Two days later, on Friday, General Motors Corp. announced that it is terminating the leases on two of its five private jets in an effort "to cut costs."

Only three jets to go. If this keeps up, can it be long before they'll be traveling in coach?

GM spokesman Mike Meyerand told FOXNews that, until recently, the company leased seven corporate jets. The automaker "got out of" two of those leases in September, and two more on Friday.

Meyerand said the three remaining corporate jets would remain at the disposal of "only the very top senior leadership."
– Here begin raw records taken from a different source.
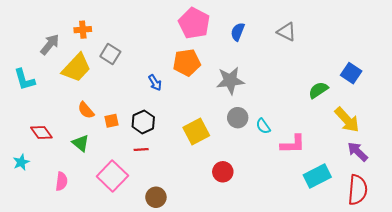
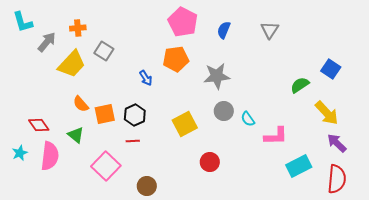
gray triangle: (286, 32) -> (270, 30), turned 36
cyan L-shape: (24, 79) -> (23, 22), moved
orange square: (111, 121) -> (105, 114), size x1.5
pink semicircle: (62, 181) -> (50, 156), moved, size x1.6

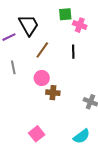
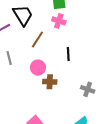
pink cross: (80, 25) -> (59, 21), moved
black line: (73, 52) -> (68, 54), moved

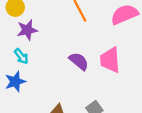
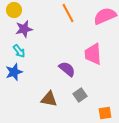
purple semicircle: (79, 61) -> (67, 69), moved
Asked if it was not the use of such aircraft by the "very top senior leadership" that occasioned this week's outcry, Meyerand said that was for the media to conclude.

GM's CEO Rick Wagoner, whose round-trip flight to Washington reportedly cost $20,000 — about 70 times what a commercial airline ticket would cost — told Congress he expected GM would get between $10 billion and $12 billion from the requested bailout.

Joined by Robert Nardelli of Chrysler and Alan Mulally of Ford, Wagoner told the Senate that a collapse in Detroit could cost 3 million jobs in one year and damage the economy in communities across the country.

Ford and Chrysler did not comment on their future corporate jet policies, but Chrysler confirmed that it does lease private jets, Reuters reported on Friday.

"This is a slap in the face of taxpayers," Tom Schatz, president of Citizens Against Government Waste, told ABC News. "To come to Washington on a corporate jet, and asking for a handout is outrageous."